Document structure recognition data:
*** Block opens ***

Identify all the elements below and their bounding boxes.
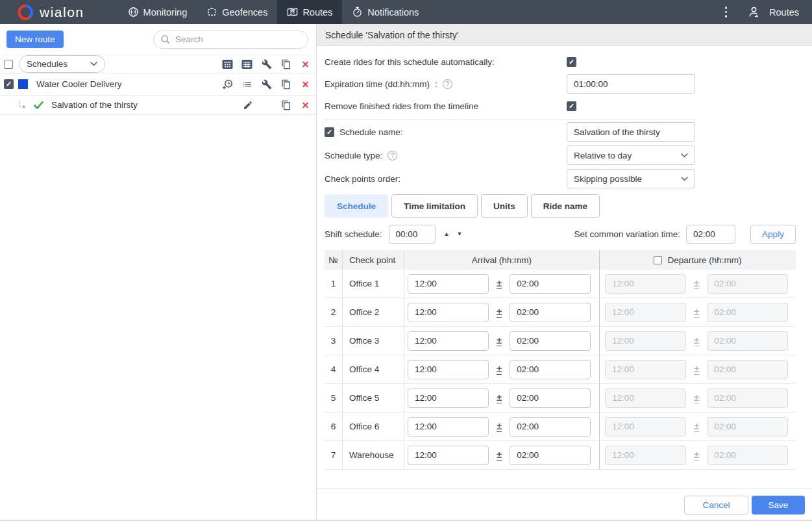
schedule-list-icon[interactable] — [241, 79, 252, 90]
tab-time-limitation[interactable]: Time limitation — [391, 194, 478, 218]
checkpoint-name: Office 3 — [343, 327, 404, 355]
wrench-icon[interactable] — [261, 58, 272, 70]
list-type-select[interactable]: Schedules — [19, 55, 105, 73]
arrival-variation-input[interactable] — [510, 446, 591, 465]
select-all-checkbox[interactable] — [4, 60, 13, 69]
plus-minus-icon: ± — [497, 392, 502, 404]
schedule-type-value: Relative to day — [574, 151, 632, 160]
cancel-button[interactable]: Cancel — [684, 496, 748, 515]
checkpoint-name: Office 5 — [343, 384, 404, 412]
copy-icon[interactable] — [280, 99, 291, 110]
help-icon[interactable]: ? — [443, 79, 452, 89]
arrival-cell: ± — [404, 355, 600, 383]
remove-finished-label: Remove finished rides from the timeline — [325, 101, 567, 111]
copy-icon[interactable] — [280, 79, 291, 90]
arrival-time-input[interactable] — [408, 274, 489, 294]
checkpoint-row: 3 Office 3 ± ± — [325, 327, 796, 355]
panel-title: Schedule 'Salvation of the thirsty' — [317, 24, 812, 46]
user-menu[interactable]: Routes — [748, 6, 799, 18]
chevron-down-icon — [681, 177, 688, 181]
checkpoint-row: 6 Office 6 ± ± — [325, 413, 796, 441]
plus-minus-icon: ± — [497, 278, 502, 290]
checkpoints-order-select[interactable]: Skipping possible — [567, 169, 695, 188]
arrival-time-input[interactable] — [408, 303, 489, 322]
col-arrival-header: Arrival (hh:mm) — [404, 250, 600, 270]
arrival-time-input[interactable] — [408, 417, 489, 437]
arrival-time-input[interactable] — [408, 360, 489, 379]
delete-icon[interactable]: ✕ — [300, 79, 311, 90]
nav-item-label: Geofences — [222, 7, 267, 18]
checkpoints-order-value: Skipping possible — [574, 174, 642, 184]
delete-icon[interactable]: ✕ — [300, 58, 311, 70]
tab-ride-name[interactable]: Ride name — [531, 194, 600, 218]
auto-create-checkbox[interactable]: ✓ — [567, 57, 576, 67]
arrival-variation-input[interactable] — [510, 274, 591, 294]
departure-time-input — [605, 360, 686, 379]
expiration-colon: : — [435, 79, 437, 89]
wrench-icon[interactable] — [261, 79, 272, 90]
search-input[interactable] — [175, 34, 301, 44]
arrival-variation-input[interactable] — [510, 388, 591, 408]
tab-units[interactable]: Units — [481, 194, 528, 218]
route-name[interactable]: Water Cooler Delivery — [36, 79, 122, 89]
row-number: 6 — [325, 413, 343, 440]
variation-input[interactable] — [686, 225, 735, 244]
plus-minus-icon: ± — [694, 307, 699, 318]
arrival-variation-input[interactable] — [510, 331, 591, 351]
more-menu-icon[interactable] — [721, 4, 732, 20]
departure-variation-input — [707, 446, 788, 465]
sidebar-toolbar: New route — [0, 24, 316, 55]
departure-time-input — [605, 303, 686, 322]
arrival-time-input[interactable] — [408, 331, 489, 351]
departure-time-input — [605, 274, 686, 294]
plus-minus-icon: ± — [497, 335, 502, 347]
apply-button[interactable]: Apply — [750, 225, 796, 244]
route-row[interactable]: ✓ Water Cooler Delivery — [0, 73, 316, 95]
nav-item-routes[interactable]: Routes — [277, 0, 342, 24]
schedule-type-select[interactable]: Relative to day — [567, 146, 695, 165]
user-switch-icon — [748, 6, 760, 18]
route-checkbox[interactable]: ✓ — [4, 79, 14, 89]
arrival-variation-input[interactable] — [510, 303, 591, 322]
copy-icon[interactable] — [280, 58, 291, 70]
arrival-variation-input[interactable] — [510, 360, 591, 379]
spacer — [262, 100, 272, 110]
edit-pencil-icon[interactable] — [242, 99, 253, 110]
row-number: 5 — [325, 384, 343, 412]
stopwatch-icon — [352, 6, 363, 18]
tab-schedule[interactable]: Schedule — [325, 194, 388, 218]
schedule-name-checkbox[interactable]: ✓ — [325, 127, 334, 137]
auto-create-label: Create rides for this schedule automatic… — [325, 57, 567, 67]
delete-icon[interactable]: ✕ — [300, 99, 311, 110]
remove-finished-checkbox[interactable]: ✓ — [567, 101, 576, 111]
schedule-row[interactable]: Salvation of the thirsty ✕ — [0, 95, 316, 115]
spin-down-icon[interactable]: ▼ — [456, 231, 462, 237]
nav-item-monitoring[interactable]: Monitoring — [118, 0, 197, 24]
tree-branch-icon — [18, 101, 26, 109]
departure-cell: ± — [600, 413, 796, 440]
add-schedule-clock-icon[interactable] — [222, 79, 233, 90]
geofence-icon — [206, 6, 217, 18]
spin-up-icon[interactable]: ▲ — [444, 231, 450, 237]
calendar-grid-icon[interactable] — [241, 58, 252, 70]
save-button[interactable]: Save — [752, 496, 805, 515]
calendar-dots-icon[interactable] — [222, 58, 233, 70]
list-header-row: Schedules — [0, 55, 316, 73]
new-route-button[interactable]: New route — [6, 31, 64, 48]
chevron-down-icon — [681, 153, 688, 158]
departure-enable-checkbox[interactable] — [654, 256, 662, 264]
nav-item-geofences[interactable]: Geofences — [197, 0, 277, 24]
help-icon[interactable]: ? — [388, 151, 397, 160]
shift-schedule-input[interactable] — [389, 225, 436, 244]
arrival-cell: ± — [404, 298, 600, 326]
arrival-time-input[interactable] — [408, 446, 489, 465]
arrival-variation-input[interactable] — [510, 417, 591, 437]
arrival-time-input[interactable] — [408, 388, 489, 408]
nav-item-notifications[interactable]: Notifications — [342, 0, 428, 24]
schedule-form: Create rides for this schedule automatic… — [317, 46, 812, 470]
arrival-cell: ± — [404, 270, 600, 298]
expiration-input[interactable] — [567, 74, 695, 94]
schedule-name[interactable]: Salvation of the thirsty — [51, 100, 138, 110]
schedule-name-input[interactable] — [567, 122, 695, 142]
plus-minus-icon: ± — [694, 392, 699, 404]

*** Block closes ***

ABOUT THIS EXERCISE:
Which lines above include the word "user"? Return each one.

RESULT OF THE EXERCISE:
user-menu[interactable]: Routes — [748, 6, 799, 18]
user-switch-icon — [748, 6, 760, 18]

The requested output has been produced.